Dass Wieland seine Politik immer zum Wohl der Bürger und der Sache tätigte, zeige folgende Anekdote eindrucksvoll, erinnert der Ehrenvorsitzende der Union, Norbert Kartmann: „Bernfried Wieland wurde 1985 zum hauptamtlichen Kreisbeigeordneten gewählt. Wenige Wochen nach seiner Wahl im Kreistag brachte die Kommunalwahl jedoch neue Mehrheitsverhältnisse. Er verzichtete infolgedessen auf den Amtsantritt, weil er sonst gleich wieder abgewählt worden wäre. Das ist moralische Größe!“

Der in Oberschlesien geborene Gymnasiallehrer kam in den 1960er Jahren nach Büdingen an das Wolfgang-Ernst-Gymnasium.

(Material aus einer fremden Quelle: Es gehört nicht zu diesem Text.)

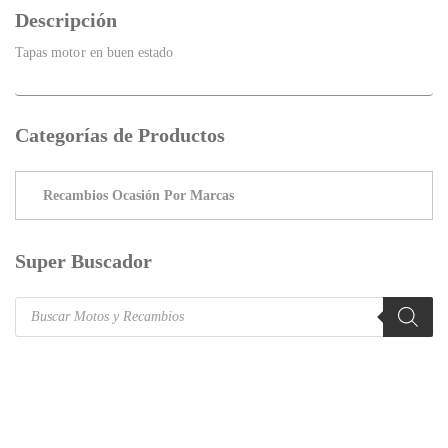
Descripción
Tapas motor en buen estado
Categorías de Productos
Super Buscador
Products
search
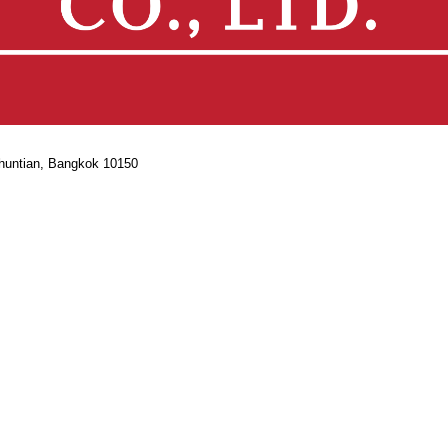
Khuntian, Bangkok 10150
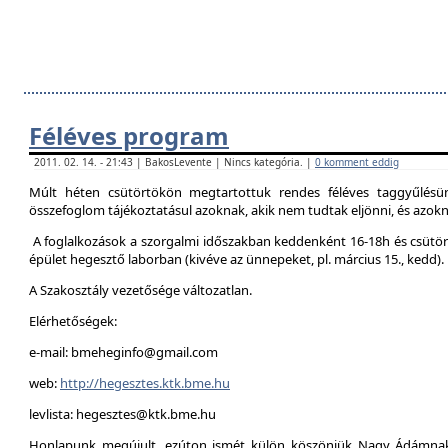
Féléves program
2011. 02. 14. - 21:43 | BakosLevente | Nincs kategória. |
0 komment eddig
Múlt héten csütörtökön megtartottuk rendes féléves taggyűlésün
összefoglom tájékoztatásul azoknak, akik nem tudtak eljönni, és azokna
A foglalkozások a szorgalmi időszakban keddenként 16-18h és csütör
épület hegesztő laborban (kivéve az ünnepeket, pl. március 15., kedd).
A Szakosztály vezetősége változatlan.
Elérhetőségek:
e-mail: bmeheginfo@gmail.com
web:
http://hegesztes.ktk.bme.hu
levlista: hegesztes@ktk.bme.hu
Honlapunk megújult, ezúton ismét külön köszönjük Nagy Ádámnak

Hier wurde er ansässig und sagte darüber vor einigen Jahren, dass ihm nichts Besseres hätte passieren können, als nach Büdingen zu kommen. 1968 trat er in die CDU ein und engagierte sich fortan in Büdingen und im Wetteraukreis für die Christdemokraten.

Bernfried Wieland bezeichnete sich stets als „Lehrer aus Leidenschaft“ und mit der gleichen Leidenschaft war er auch Kommunalpolitiker. 16 Jahre war er insgesamt Stadtverordnetenvorsteher in Büdingen. Fünf Jahre war er Kreistagsvorsitzender, er war CDU-Fraktionsvorsitzender in Büdingen und im Kreistag.

„Bernfried Wieland hat die CDU geprägt und war eine der großen Persönlichkeiten der Wetterauer Union. Aber nicht nur politisch, sondern allen voran auch menschlich war er eine Bereicherung für die Stadt Büdingen und den Wetteraukreis“, so Puttrich und Kartmann abschließend.